**Exercise requirements**
Transcribe every line of the records verbatim.

**Exercise data**
****

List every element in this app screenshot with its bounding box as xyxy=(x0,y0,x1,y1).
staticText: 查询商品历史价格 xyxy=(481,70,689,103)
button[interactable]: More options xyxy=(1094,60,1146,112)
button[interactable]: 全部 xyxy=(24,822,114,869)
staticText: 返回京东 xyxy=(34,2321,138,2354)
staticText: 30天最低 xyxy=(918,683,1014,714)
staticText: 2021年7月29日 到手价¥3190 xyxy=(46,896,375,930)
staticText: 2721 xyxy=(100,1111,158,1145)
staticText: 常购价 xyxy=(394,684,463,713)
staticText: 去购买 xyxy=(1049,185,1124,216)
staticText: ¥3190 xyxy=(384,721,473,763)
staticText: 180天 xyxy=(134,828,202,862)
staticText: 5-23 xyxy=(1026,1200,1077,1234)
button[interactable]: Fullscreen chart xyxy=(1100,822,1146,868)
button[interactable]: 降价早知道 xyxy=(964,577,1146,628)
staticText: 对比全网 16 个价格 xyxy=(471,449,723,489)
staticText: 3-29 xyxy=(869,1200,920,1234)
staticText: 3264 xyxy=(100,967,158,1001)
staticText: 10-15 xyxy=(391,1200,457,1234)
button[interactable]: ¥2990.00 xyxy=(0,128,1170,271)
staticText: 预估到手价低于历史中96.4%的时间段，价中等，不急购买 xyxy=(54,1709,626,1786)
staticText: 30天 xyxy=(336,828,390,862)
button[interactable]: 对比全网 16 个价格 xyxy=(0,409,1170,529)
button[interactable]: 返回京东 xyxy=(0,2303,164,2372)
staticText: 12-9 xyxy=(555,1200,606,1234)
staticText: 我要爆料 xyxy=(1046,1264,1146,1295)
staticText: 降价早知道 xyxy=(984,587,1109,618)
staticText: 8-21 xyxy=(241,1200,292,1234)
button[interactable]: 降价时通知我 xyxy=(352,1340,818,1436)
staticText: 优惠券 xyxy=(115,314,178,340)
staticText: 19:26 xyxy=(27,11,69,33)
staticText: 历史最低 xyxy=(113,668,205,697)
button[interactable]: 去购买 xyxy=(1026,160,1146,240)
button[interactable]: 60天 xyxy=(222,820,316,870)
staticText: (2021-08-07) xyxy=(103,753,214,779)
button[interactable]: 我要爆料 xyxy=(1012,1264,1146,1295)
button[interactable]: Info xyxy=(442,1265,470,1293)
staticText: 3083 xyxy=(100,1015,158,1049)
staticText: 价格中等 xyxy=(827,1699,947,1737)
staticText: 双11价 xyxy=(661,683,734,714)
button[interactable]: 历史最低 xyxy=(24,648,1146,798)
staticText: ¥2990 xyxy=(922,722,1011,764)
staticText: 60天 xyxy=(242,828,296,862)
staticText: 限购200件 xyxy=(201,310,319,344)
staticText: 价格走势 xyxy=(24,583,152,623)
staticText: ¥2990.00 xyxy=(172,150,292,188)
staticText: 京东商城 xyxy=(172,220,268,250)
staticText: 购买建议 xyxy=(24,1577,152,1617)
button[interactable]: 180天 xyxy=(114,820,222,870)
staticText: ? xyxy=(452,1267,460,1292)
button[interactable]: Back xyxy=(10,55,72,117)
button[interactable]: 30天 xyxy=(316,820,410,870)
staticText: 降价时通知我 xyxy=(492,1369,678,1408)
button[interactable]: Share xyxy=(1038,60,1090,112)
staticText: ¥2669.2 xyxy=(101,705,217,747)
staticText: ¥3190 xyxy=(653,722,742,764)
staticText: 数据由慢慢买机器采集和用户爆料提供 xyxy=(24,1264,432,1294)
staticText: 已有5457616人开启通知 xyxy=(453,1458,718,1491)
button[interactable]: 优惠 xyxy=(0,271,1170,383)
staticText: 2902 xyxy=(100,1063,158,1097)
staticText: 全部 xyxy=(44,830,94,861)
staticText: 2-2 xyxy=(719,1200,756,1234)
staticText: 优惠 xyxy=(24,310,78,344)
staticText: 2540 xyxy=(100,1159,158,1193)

****

**Answer box**
List every element in this app screenshot with its bounding box as xyxy=(x0,y0,x1,y1).
staticText: 查询商品历史价格 xyxy=(481,70,689,103)
button[interactable]: More options xyxy=(1094,60,1146,112)
button[interactable]: 全部 xyxy=(24,822,114,869)
staticText: 返回京东 xyxy=(34,2321,138,2354)
staticText: 30天最低 xyxy=(918,683,1014,714)
staticText: 2021年7月29日 到手价¥3190 xyxy=(46,896,375,930)
staticText: 2721 xyxy=(100,1111,158,1145)
staticText: 常购价 xyxy=(394,684,463,713)
staticText: 去购买 xyxy=(1049,185,1124,216)
staticText: ¥3190 xyxy=(384,721,473,763)
staticText: 180天 xyxy=(134,828,202,862)
staticText: 5-23 xyxy=(1026,1200,1077,1234)
button[interactable]: Fullscreen chart xyxy=(1100,822,1146,868)
button[interactable]: 降价早知道 xyxy=(964,577,1146,628)
staticText: 对比全网 16 个价格 xyxy=(471,449,723,489)
staticText: 3-29 xyxy=(869,1200,920,1234)
staticText: 3264 xyxy=(100,967,158,1001)
staticText: 10-15 xyxy=(391,1200,457,1234)
button[interactable]: ¥2990.00 xyxy=(0,128,1170,271)
staticText: 预估到手价低于历史中96.4%的时间段，价中等，不急购买 xyxy=(54,1709,626,1786)
staticText: 30天 xyxy=(336,828,390,862)
button[interactable]: 对比全网 16 个价格 xyxy=(0,409,1170,529)
button[interactable]: 返回京东 xyxy=(0,2303,164,2372)
staticText: 12-9 xyxy=(555,1200,606,1234)
staticText: 我要爆料 xyxy=(1046,1264,1146,1295)
staticText: 降价早知道 xyxy=(984,587,1109,618)
staticText: 8-21 xyxy=(241,1200,292,1234)
button[interactable]: 降价时通知我 xyxy=(352,1340,818,1436)
staticText: 优惠券 xyxy=(115,314,178,340)
staticText: 19:26 xyxy=(27,11,69,33)
staticText: 历史最低 xyxy=(113,668,205,697)
button[interactable]: 去购买 xyxy=(1026,160,1146,240)
button[interactable]: 60天 xyxy=(222,820,316,870)
staticText: (2021-08-07) xyxy=(103,753,214,779)
button[interactable]: 我要爆料 xyxy=(1012,1264,1146,1295)
button[interactable]: Info xyxy=(442,1265,470,1293)
staticText: 3083 xyxy=(100,1015,158,1049)
staticText: 价格中等 xyxy=(827,1699,947,1737)
staticText: 双11价 xyxy=(661,683,734,714)
button[interactable]: 历史最低 xyxy=(24,648,1146,798)
staticText: ¥2990 xyxy=(922,722,1011,764)
staticText: 60天 xyxy=(242,828,296,862)
staticText: 限购200件 xyxy=(201,310,319,344)
staticText: 价格走势 xyxy=(24,583,152,623)
staticText: ¥2990.00 xyxy=(172,150,292,188)
staticText: 京东商城 xyxy=(172,220,268,250)
staticText: 购买建议 xyxy=(24,1577,152,1617)
button[interactable]: 180天 xyxy=(114,820,222,870)
staticText: ? xyxy=(452,1267,460,1292)
button[interactable]: Back xyxy=(10,55,72,117)
button[interactable]: 30天 xyxy=(316,820,410,870)
staticText: 降价时通知我 xyxy=(492,1369,678,1408)
button[interactable]: Share xyxy=(1038,60,1090,112)
staticText: ¥2669.2 xyxy=(101,705,217,747)
staticText: ¥3190 xyxy=(653,722,742,764)
staticText: 数据由慢慢买机器采集和用户爆料提供 xyxy=(24,1264,432,1294)
staticText: 已有5457616人开启通知 xyxy=(453,1458,718,1491)
button[interactable]: 优惠 xyxy=(0,271,1170,383)
staticText: 2902 xyxy=(100,1063,158,1097)
staticText: 全部 xyxy=(44,830,94,861)
staticText: 2-2 xyxy=(719,1200,756,1234)
staticText: 优惠 xyxy=(24,310,78,344)
staticText: 2540 xyxy=(100,1159,158,1193)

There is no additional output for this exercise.